Analysts see Romania as one of the most vulnerable countries in Europe because of its vast current account deficit, which means most foreign investors have long fled its markets, leaving the leu trading near record lows to the euro.
This has continued to boost the cost of services, frequently priced in euros, which rose 1 percent last month and created a policy dilemma for the central bank.
'For interest rates, the figure means that it is likely not to see a cut. The central bank cannot afford to cut rates aggressively, but in the same time they must do something because the economy is slowing sharply,' said Nicolaie Alexandru-Chidesciuc of ING
'They will probably opt not to cut rates, but to cut minimum reserve requirements for leu liabilities,' he added.

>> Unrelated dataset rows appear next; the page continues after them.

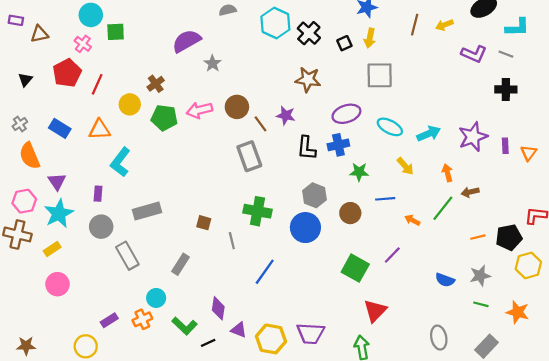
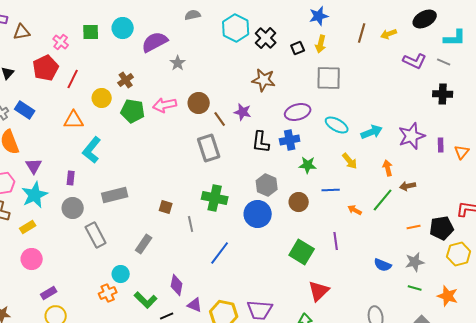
cyan circle: (91, 15) -> (123, 28), moved
blue rectangle: (60, 128) -> (25, 110), moved
purple line: (392, 255) -> (336, 241), turned -54
purple rectangle: (109, 320) -> (49, 293), moved

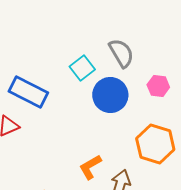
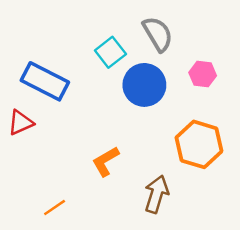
orange L-shape: (90, 167) -> (106, 161), moved

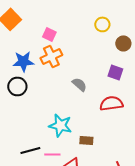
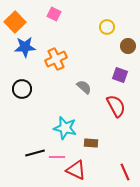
pink square: (49, 34) -> (54, 14), moved
blue star: (23, 61) -> (25, 47), moved
red semicircle: (111, 103) -> (116, 106), turned 70

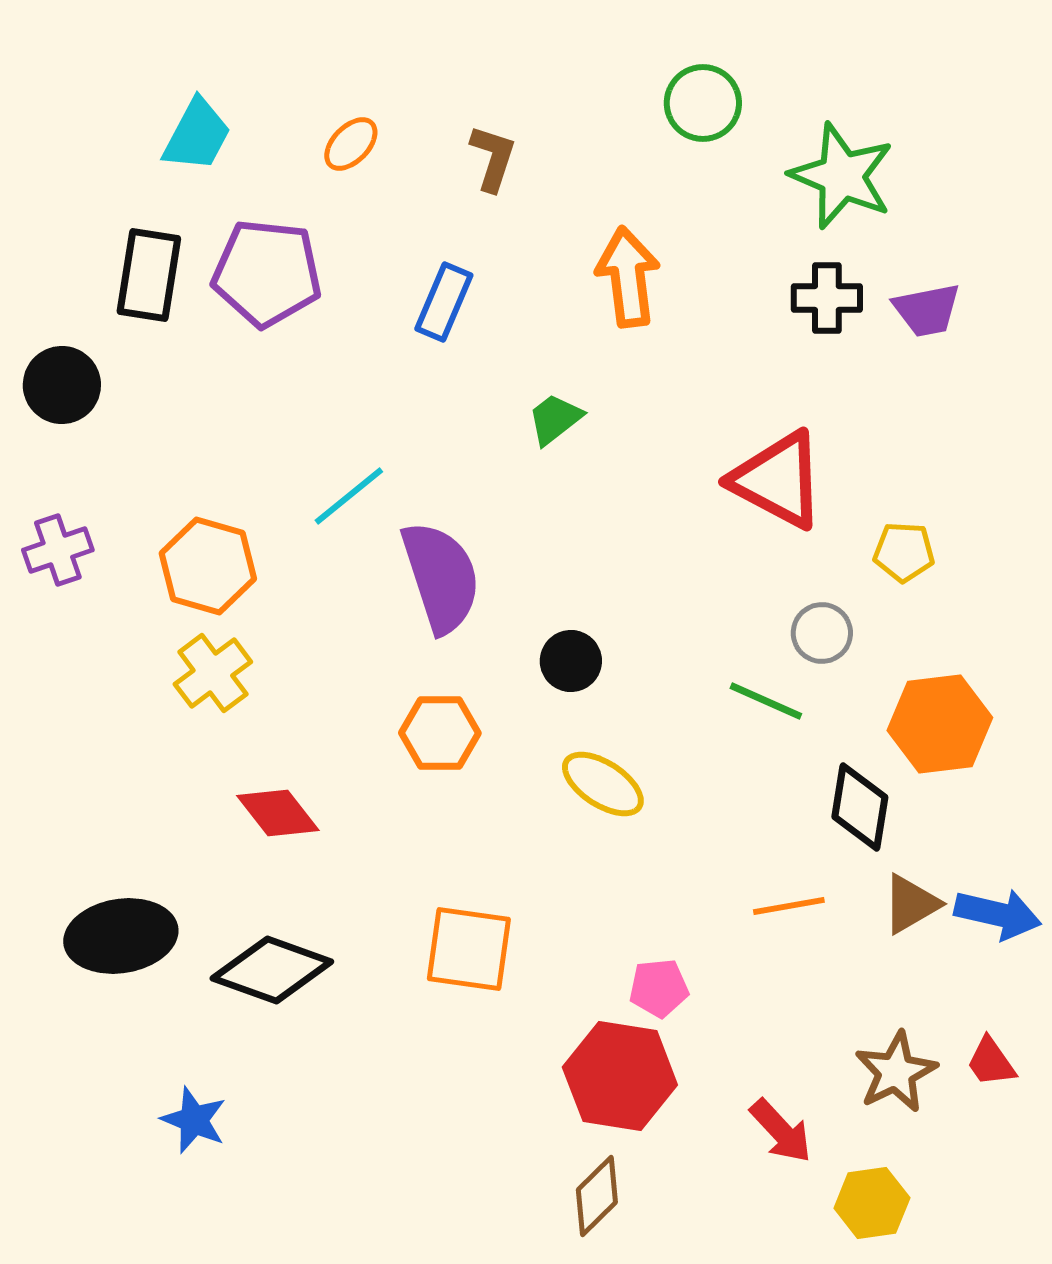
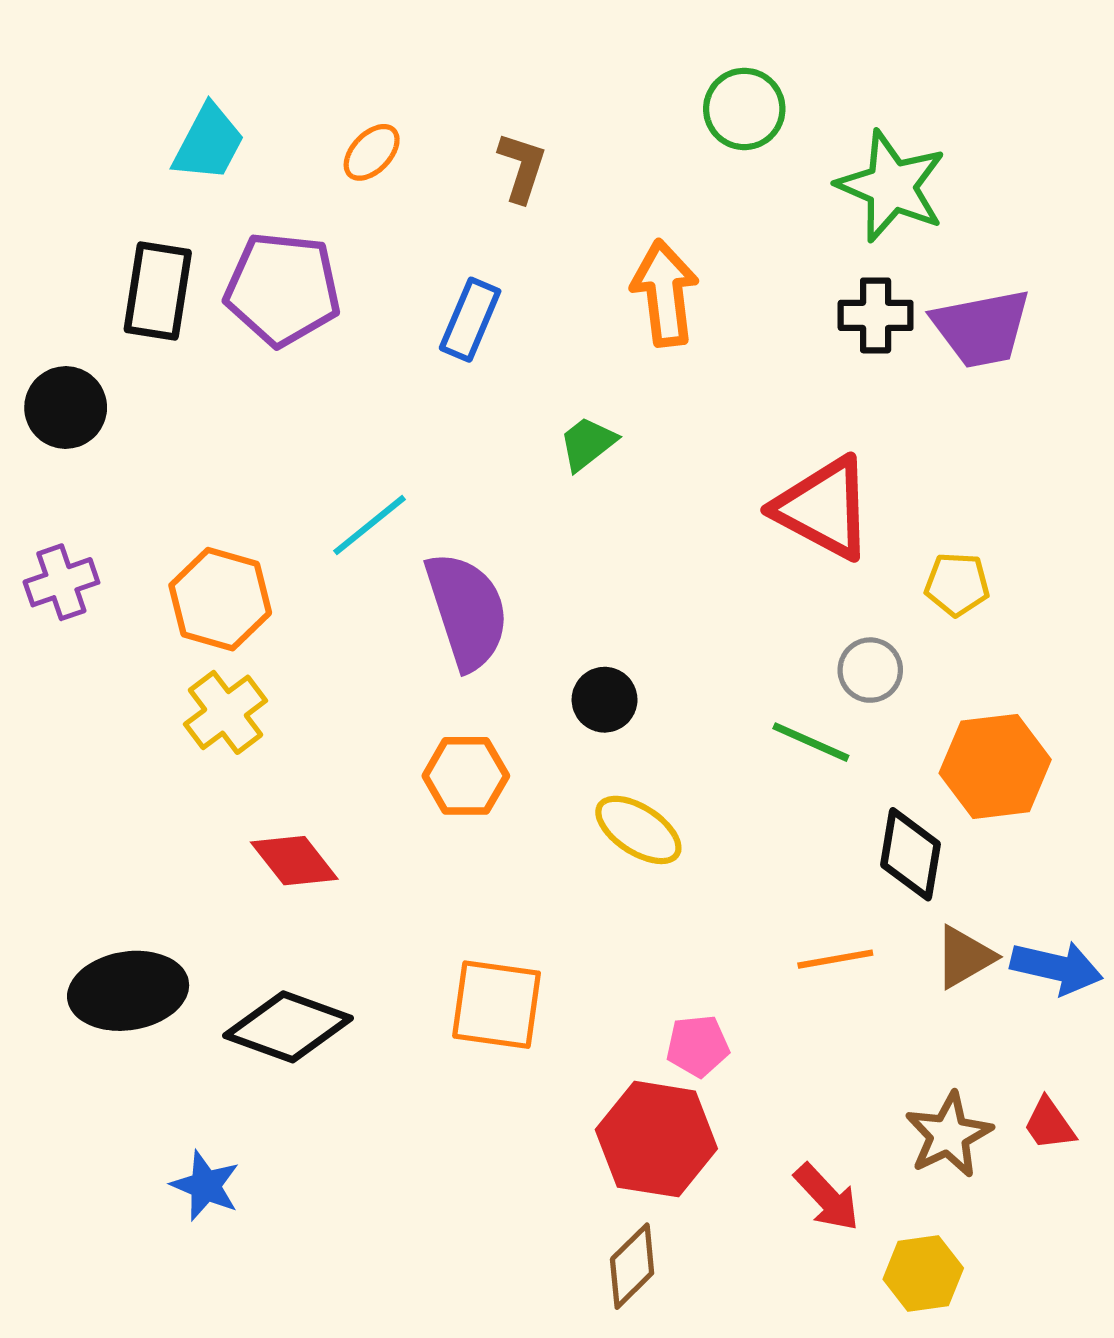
purple trapezoid: (927, 310) -> (981, 328), size x1.4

Data from the National Statistics Board showed prices increased 0.9 percent on the month in February, with food costs rising 0.3 percent. Non-food items were 1.3 percent up due mainly to a 3.3 percent increase in fuel prices.
Analysts polled by Reuters had produced a mid-range headline inflation forecast of 6.5 percent and a month-on-month figure of 0.5 percent.

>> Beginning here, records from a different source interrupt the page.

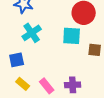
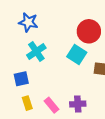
cyan square: (72, 36) -> (77, 55), turned 30
yellow rectangle: (23, 84) -> (27, 103), turned 32

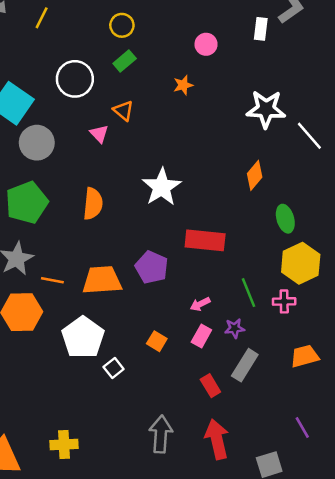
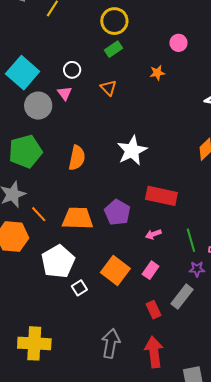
yellow circle: (122, 25) -> (114, 21), size x1.4
white circle: (75, 79) -> (72, 70), moved, size x0.6
pink triangle: (99, 134) -> (65, 93), moved
orange line: (52, 280) -> (39, 214), turned 30
pink arrow: (200, 304) -> (153, 234), moved
purple star: (235, 328) -> (197, 269), moved
orange square: (157, 341) -> (115, 270), size x1.8
yellow cross: (64, 444) -> (34, 343), size x1.5

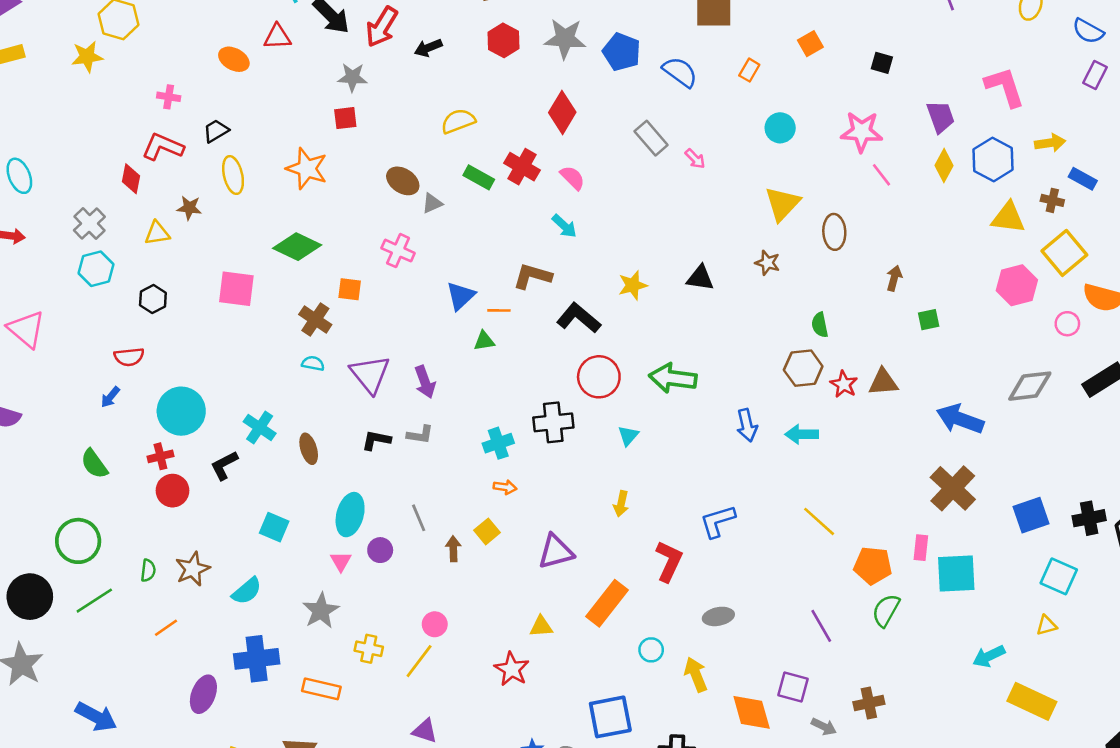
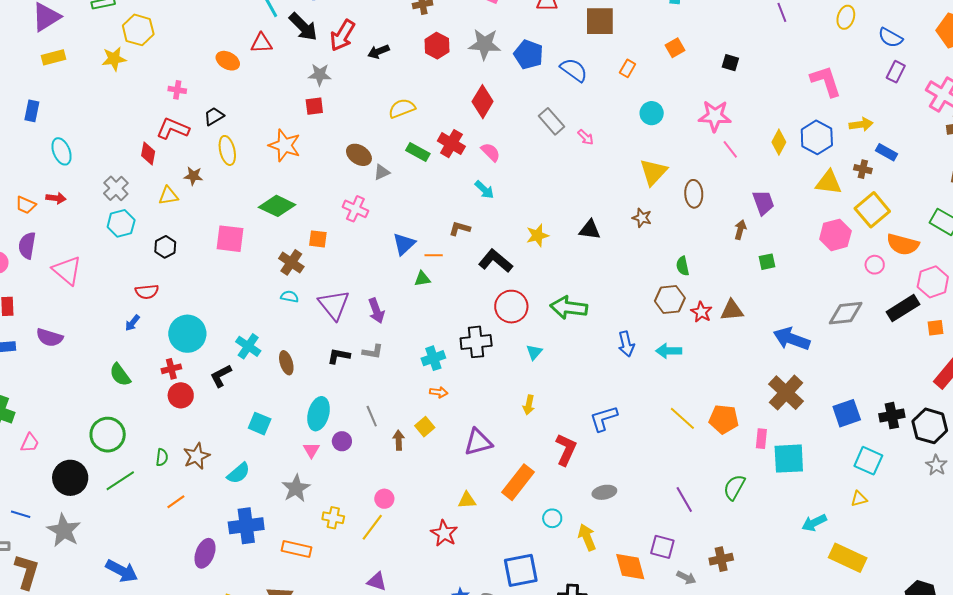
purple trapezoid: (941, 117) -> (763, 203), moved
brown L-shape: (532, 276) -> (460, 229), size x0.7
orange pentagon: (873, 566) -> (724, 419), moved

The central bank targets inflation of 2.5-4.5 percent in December and its 2009 forecast stands at 4.5 percent.
Only months ago, the Romanian economy was the fastest-growing in the European Union and widely seen as overheated. But investors now fret over Romania's ability to finance growing private debt and a vast trade imbalance, prompting Bucharest to seek a bailout plan involving the EU and the IMF.
An International Monetary Fund mission arrived in Romania on Tuesday, a Fund official said on Wednesday, to assess Romania's macroeconomic developments and a possible aid programme.
The mission will have meetings with Romanian leaders including the central bank governor, finance minister and other officials between March 11-25.
There have been no details on the size of the bailout which would comprise EU funding, but economists say it could amount to around 20 billion euros, near the $25 billion of IMF, EU and World Bank money agreed in a bailout of Hungary last October.
Data showed the indicator excluding administered prices rose 0.7 percent in February while the harmonised inflation index was up 7.7 percent.
Following the data releases, the leu firmed to 4.2768 against the euro, compared with Tuesday's close of 4.2848 and last month's record low of 4.3530.